Saved entries
====

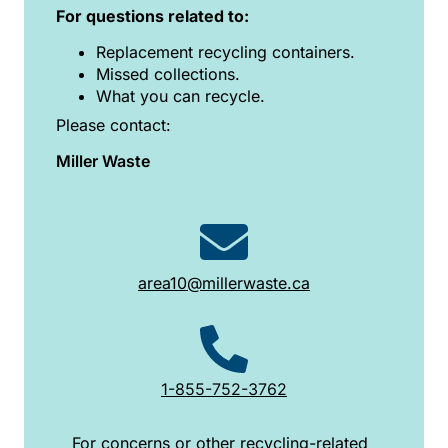
For questions related to:
Replacement recycling containers.
Missed collections.
What you can recycle.
Please contact:
Miller Waste
area10@millerwaste.ca
1-855-752-3762
For concerns or other recycling-related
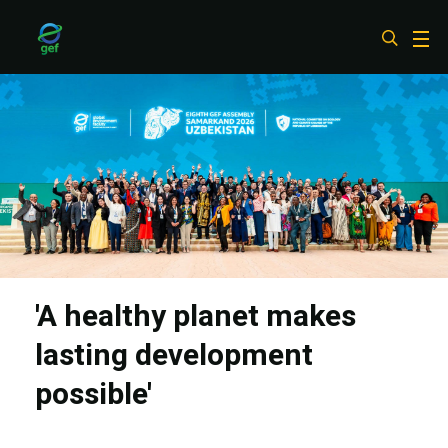
Skip
to
main
content
'A healthy planet makes
lasting development
possible'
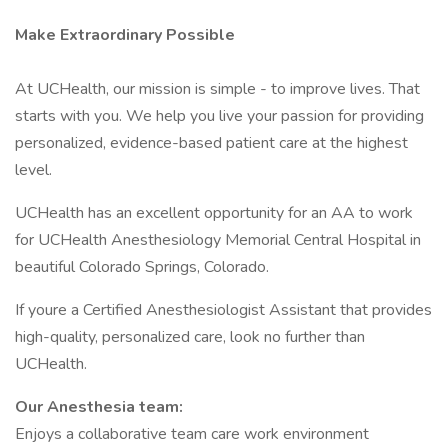
Make Extraordinary Possible
At UCHealth, our mission is simple - to improve lives. That
starts with you. We help you live your passion for providing
personalized, evidence-based patient care at the highest
level.
UCHealth has an excellent opportunity for an AA to work
for UCHealth Anesthesiology Memorial Central Hospital in
beautiful Colorado Springs, Colorado.
If youre a Certified Anesthesiologist Assistant that provides
high-quality, personalized care, look no further than
UCHealth.
Our Anesthesia team:
Enjoys a collaborative team care work environment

====

• **THE PROBLEM**
Search the records for the string "team" and report each line that has it.

• **ANSWER SECTION**
Our Anesthesia team:
Enjoys a collaborative team care work environment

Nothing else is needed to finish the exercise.